Documentation of the function

""" doc """

% help text

""" doc """

Macros

@time, @show

missing

missing

Measuring time

@time expr

tic; ...; toc

timeit()

Output to the console

println(x)

disp(x)

print(x)

Formatted output

@printf

fprintf

print(f"...")

Working with the DataFrame

DataFrame(...)

table(...)

pd.DataFrame(...)

Charts

plot()

plot()

matplotlib.pyplot.plot()

A random number

rand()

rand()

random.random() / np.random.rand()

Sorting

sort(A)

sort(A)

sorted(A)

Map function

map(f,A)

arrayfun(f,A)

map(f,A)

Filtering

filter(f,A)

A(mask)

filter(f,A)

Equality check

==

==

==

Identity verification

===

isequal

is

Missing value

missing

missing

None / np.nan

Nothing / null

nothing

[]

None

Conclusion

Julia, MATLAB, and Python do not compete so much as complement each other in modern engineering and scientific tasks. Despite the differences in philosophy and syntax details, most computational constructs between them have direct analogues.

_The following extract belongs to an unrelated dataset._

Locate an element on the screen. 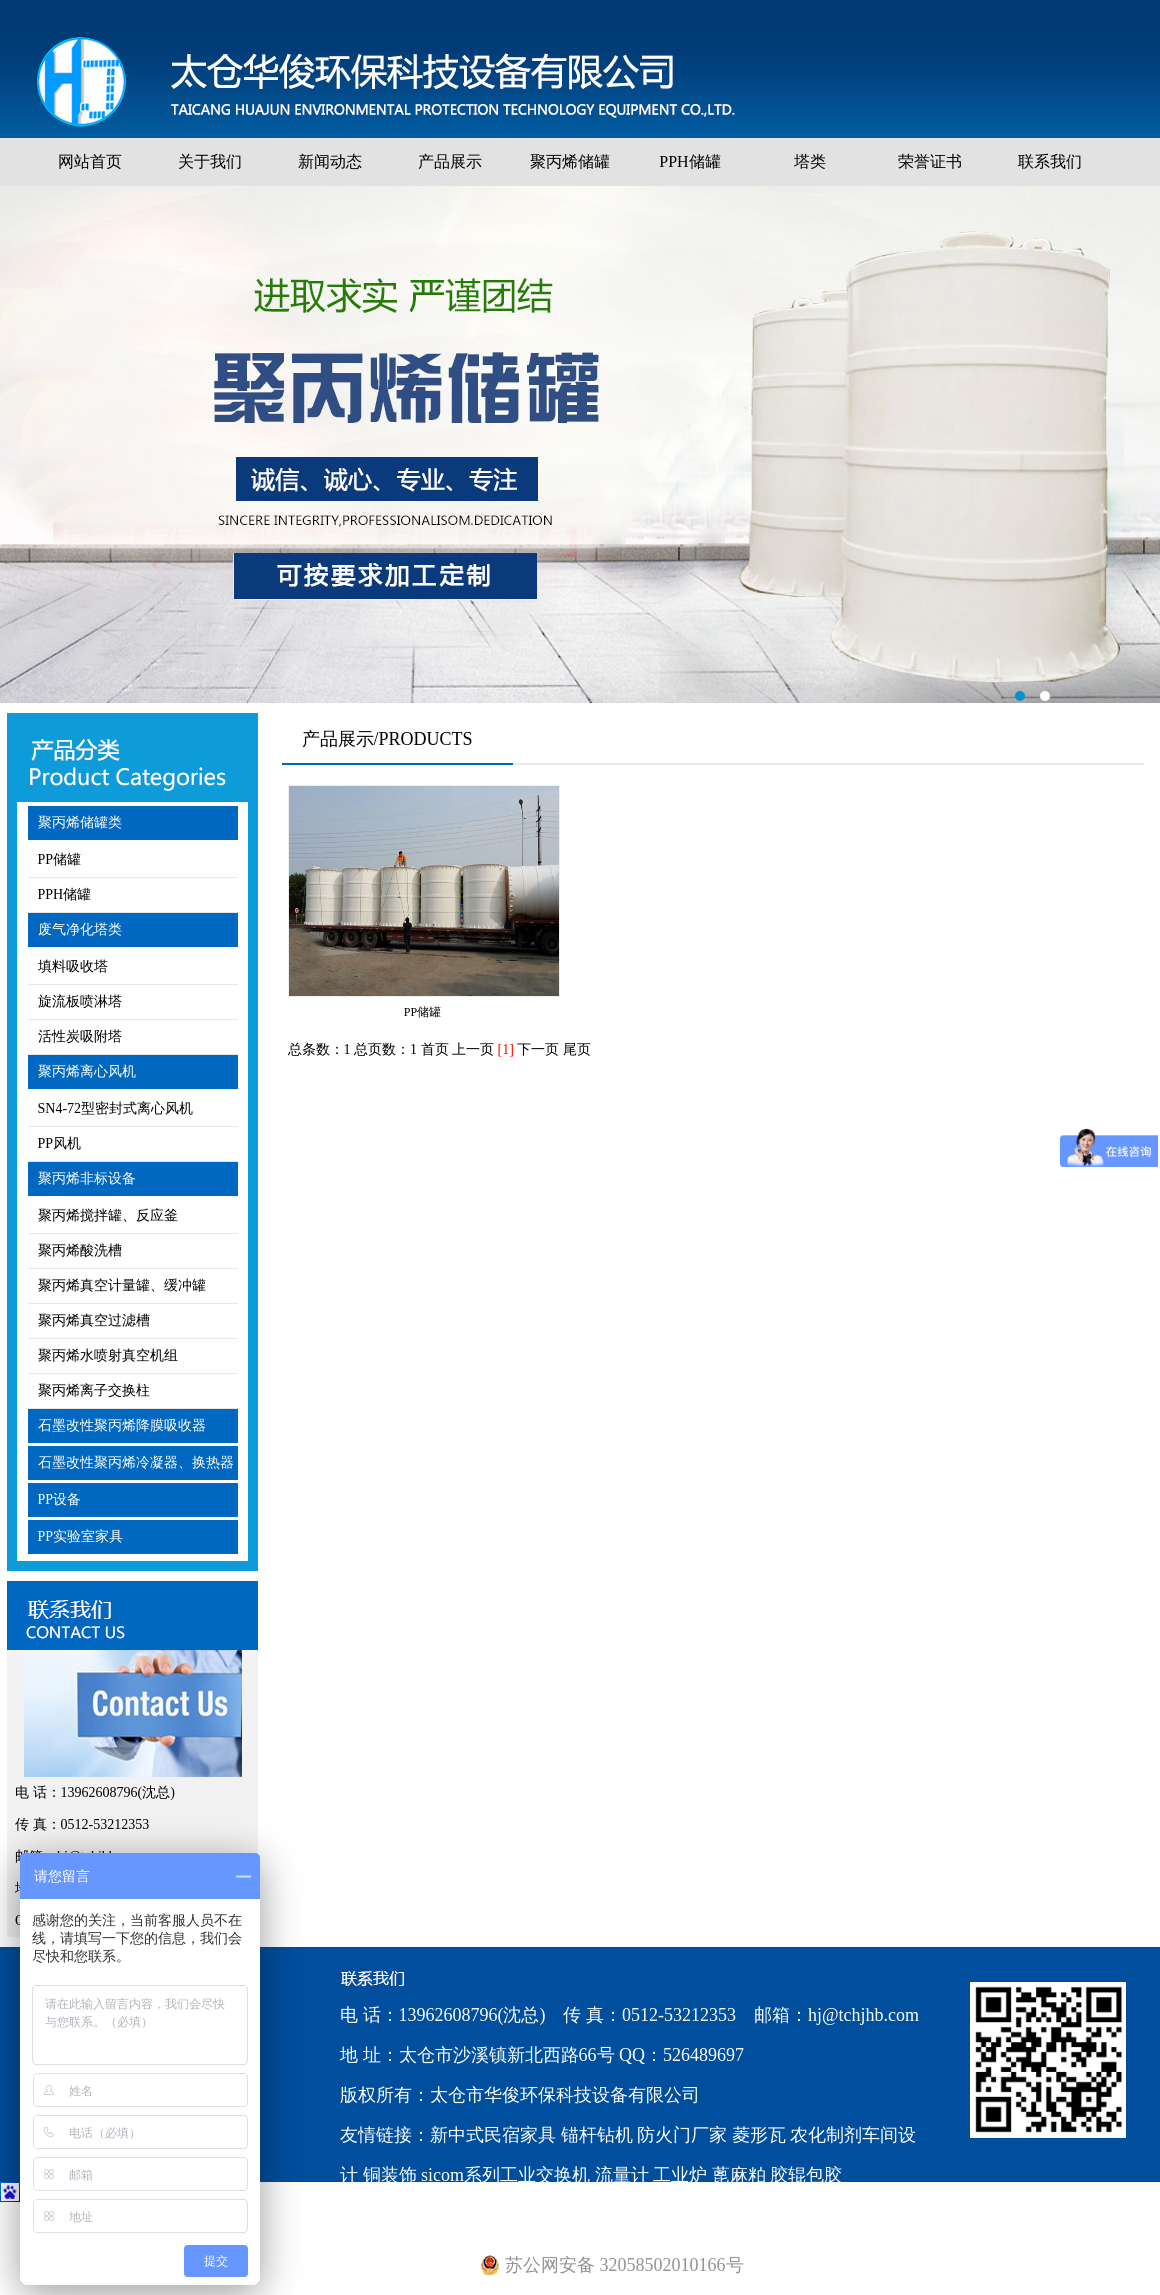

The comparative format helps to learn new tools faster, transfer algorithms between ecosystems, and better understand the general principles of scientific programming. This is especially important in the Engee multi-language environment, where different languages can be used within the same project.